What needs to be done: Your answer should consist of each line below that includes the word "lượng".
----
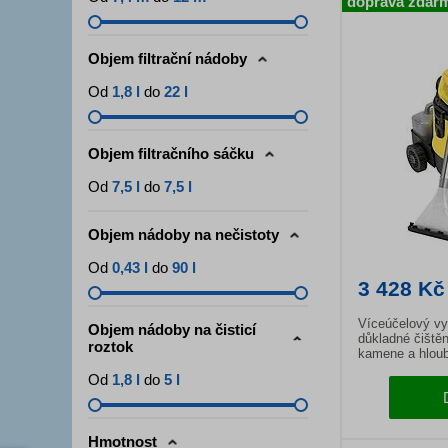
doprava zdar
Objem filtrační nádoby
Od
1,8 l
do
22 l
Objem filtračního sáčku
Od
7,5 l
do
7,5 l
Objem nádoby na nečistoty
Od
0,43 l
do
90 l
3 428 Kč
Víceúčelový vy
Objem nádoby na čisticí
důkladné čištěn
roztok
kamene a hloub
čalounění.
Od
1,8 l
do
5 l
Hmotnost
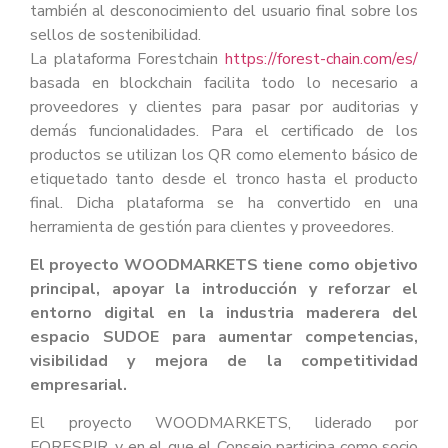
también al desconocimiento del usuario final sobre los
sellos de sostenibilidad.
La plataforma Forestchain
https://forest-chain.com/es/
basada en blockchain facilita todo lo necesario a
proveedores y clientes para pasar por auditorias y
demás funcionalidades. Para el certificado de los
productos se utilizan los QR como elemento básico de
etiquetado tanto desde el tronco hasta el producto
final. Dicha plataforma se ha convertido en una
herramienta de gestión para clientes y proveedores.
El proyecto WOODMARKETS tiene como objetivo
principal, apoyar la introducción y reforzar el
entorno digital en la industria maderera del
espacio SUDOE para aumentar competencias,
visibilidad y mejora de la competitividad
empresarial.
El proyecto WOODMARKETS, liderado por
FORESPIR, y en el que el Consejo participa como socio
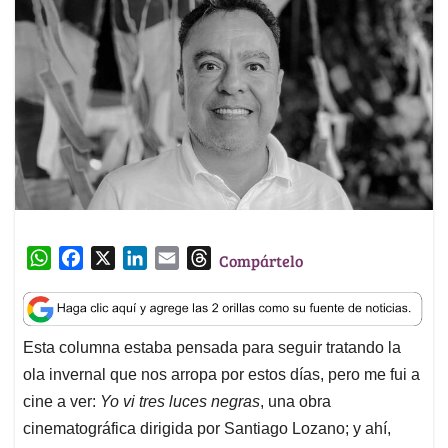
W
F
X
L
E
T
Compártelo
h
a
i
m
h
a
c
n
a
r
t
e
k
i
e
Esta columna estaba pensada para seguir tratando la
s
b
e
l
a
ola invernal que nos arropa por estos días, pero me fui a
A
o
d
d
p
o
I
s
cine a ver:
Yo vi tres luces negras
, una obra
p
k
n
cinematográfica dirigida por Santiago Lozano; y ahí,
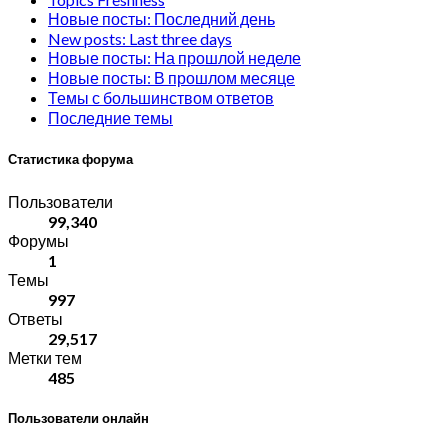
Новые посты: Последний день
New posts: Last three days
Новые посты: На прошлой неделе
Новые посты: В прошлом месяце
Темы с большинством ответов
Последние темы
Статистика форума
Пользователи
99,340
Форумы
1
Темы
997
Ответы
29,517
Метки тем
485
Пользователи онлайн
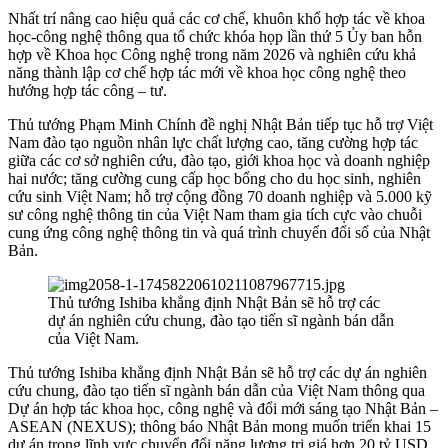
Nhất trí nâng cao hiệu quả các cơ chế, khuôn khổ hợp tác về khoa
học-công nghệ thông qua tổ chức khóa họp lần thứ 5 Ủy ban hỗn
hợp về Khoa học Công nghệ trong năm 2026 và nghiên cứu khả
năng thành lập cơ chế hợp tác mới về khoa học công nghệ theo
hướng hợp tác công – tư.
Thủ tướng Phạm Minh Chính đề nghị Nhật Bản tiếp tục hỗ trợ Việt
Nam đào tạo nguồn nhân lực chất lượng cao, tăng cường hợp tác
giữa các cơ sở nghiên cứu, đào tạo, giới khoa học và doanh nghiệp
hai nước; tăng cường cung cấp học bổng cho du học sinh, nghiên
cứu sinh Việt Nam; hỗ trợ cộng đồng 70 doanh nghiệp và 5.000 kỹ
sư công nghệ thông tin của Việt Nam tham gia tích cực vào chuỗi
cung ứng công nghệ thông tin và quá trình chuyển đổi số của Nhật
Bản.
Thủ tướng Ishiba khẳng định Nhật Bản sẽ hỗ trợ các
dự án nghiên cứu chung, đào tạo tiến sĩ ngành bán dẫn
của Việt Nam.
Thủ tướng Ishiba khẳng định Nhật Bản sẽ hỗ trợ các dự án nghiên
cứu chung, đào tạo tiến sĩ ngành bán dẫn của Việt Nam thông qua
Dự án hợp tác khoa học, công nghệ và đổi mới sáng tạo Nhật Bản –
ASEAN (NEXUS); thông báo Nhật Bản mong muốn triển khai 15
dự án trong lĩnh vực chuyển đổi năng lượng trị giá hơn 20 tỷ USD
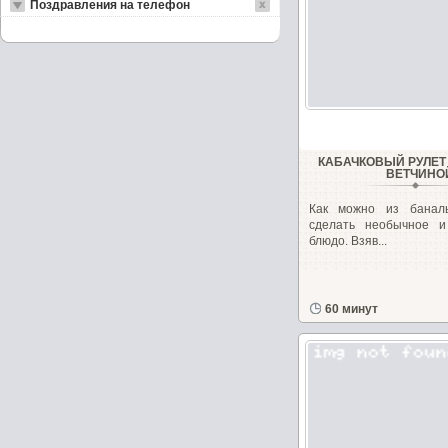
Поздравления на телефон
КАБАЧКОВЫЙ РУЛЕТ
ВЕТЧИНО
Как можно из баналь
сделать необычное и
блюдо. Взяв...
60 минут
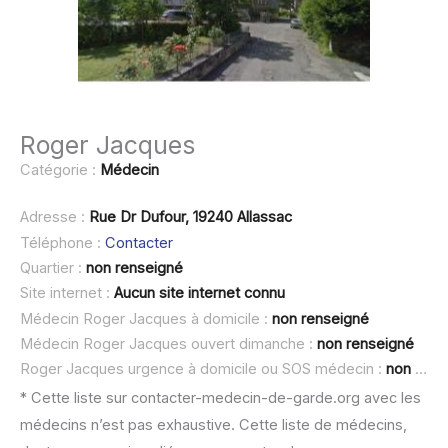
Roger Jacques
Catégorie :
Médecin
Adresse :
Rue Dr Dufour, 19240 Allassac
Téléphone :
Contacter
Quartier :
non renseigné
Site internet :
Aucun site internet connu
Médecin Roger Jacques à domicile :
non renseigné
Médecin Roger Jacques ouvert dimanche :
non renseigné
Roger Jacques urgence à domicile ou SOS médecin :
non renseigné
* Cette liste sur contacter-medecin-de-garde.org avec les
médecins n’est pas exhaustive. Cette liste de médecins,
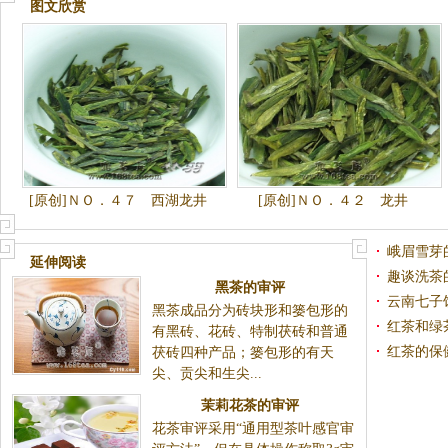
图文欣赏
[原创]ＮＯ．４７ 西湖龙井
[原创]ＮＯ．４２ 龙井
（二级）
峨眉雪芽
延伸阅读
趣谈洗茶
黑茶的审评
云南七子
黑茶成品分为砖块形和篓包形的
红茶和绿
有黑砖、花砖、特制茯砖和普通
红茶的保
茯砖四种产品；篓包形的有天
尖、贡尖和生尖...
茉莉花茶的审评
花茶审评采用“通用型茶叶感官审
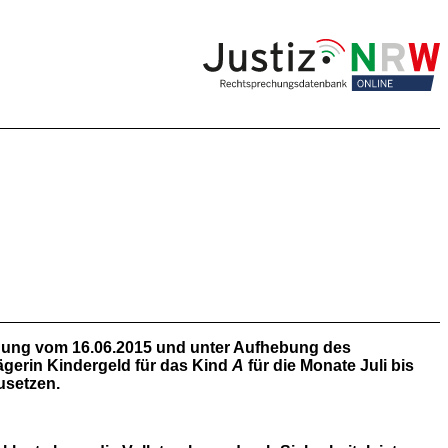
idung vom 16.06.2015 und unter Aufhebung des
ägerin Kindergeld für das Kind
A
für die Monate Juli bis
usetzen.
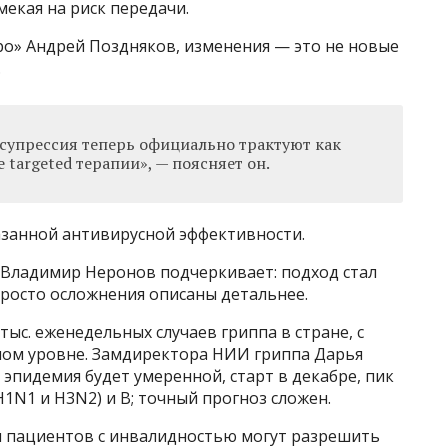
мекая на риск передачи.
о» Андрей Поздняков, изменения — это не новые
.
упрессия теперь официально трактуют как
targeted терапии», — поясняет он.
занной антивирусной эффективности.
Владимир Неронов подчеркивает: подход стал
 просто осложнения описаны детальнее.
ыс. еженедельных случаев гриппа в стране, с
нном уровне. Замдиректора НИИ гриппа Дарья
 эпидемия будет умеренной, старт в декабре, пик
1N1 и H3N2) и B; точный прогноз сложен.
м пациентов с инвалидностью могут разрешить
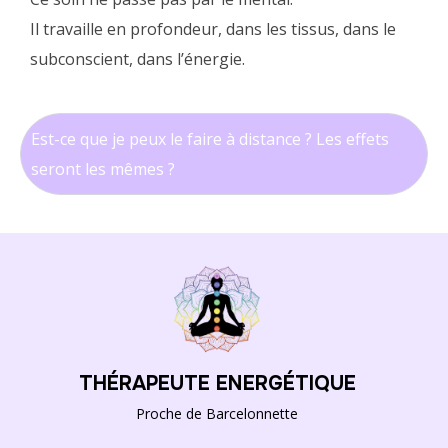
Il travaille en profondeur, dans les tissus, dans le
subconscient, dans l’énergie.
Est-ce que je peux le faire à distance ? Les effets
seront les mêmes ?
THÉRAPEUTE ENERGÉTIQUE
Proche de Barcelonnette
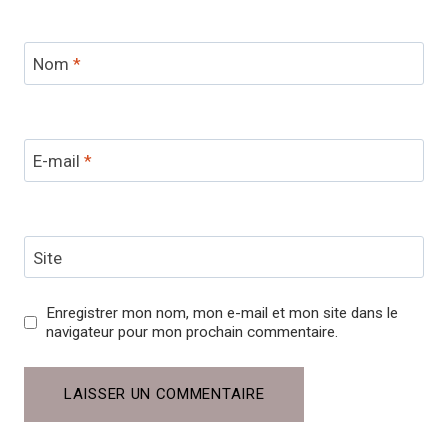
Nom
*
E-mail
*
Site
Enregistrer mon nom, mon e-mail et mon site dans le
navigateur pour mon prochain commentaire.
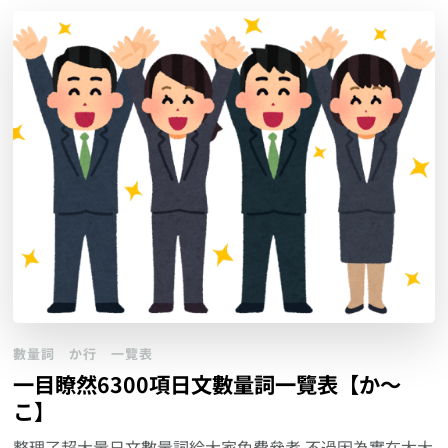
數量詞
か行
一覽表
一目瞭然6300項日文數量詞一覽表【か～
こ】
整理了超大量日文數量詞給大家免費參考 不過因為實在太大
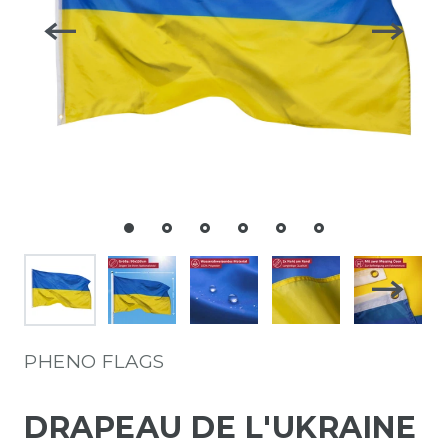
PHENO FLAGS
DRAPEAU DE L'UKRAINE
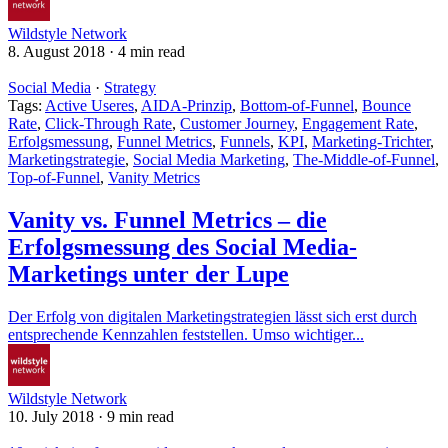
Wildstyle Network
8. August 2018
·
4 min read
Social Media
·
Strategy
Tags:
Active Useres
,
AIDA-Prinzip
,
Bottom-of-Funnel
,
Bounce
Rate
,
Click-Through Rate
,
Customer Journey
,
Engagement Rate
,
Erfolgsmessung
,
Funnel Metrics
,
Funnels
,
KPI
,
Marketing-Trichter
,
Marketingstrategie
,
Social Media Marketing
,
The-Middle-of-Funnel
,
Top-of-Funnel
,
Vanity Metrics
Vanity vs. Funnel Metrics – die
Erfolgsmessung des Social Media-
Marketings unter der Lupe
Der Erfolg von digitalen Marketingstrategien lässt sich erst durch
entsprechende Kennzahlen feststellen. Umso wichtiger...
Wildstyle Network
10. July 2018
·
9 min read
----
Finished task:
Nam đào tạo nguồn nhân lực chất lượng cao, tăng cường hợp tác
dự án trong lĩnh vực chuyển đổi năng lượng trị giá hơn 20 tỷ USD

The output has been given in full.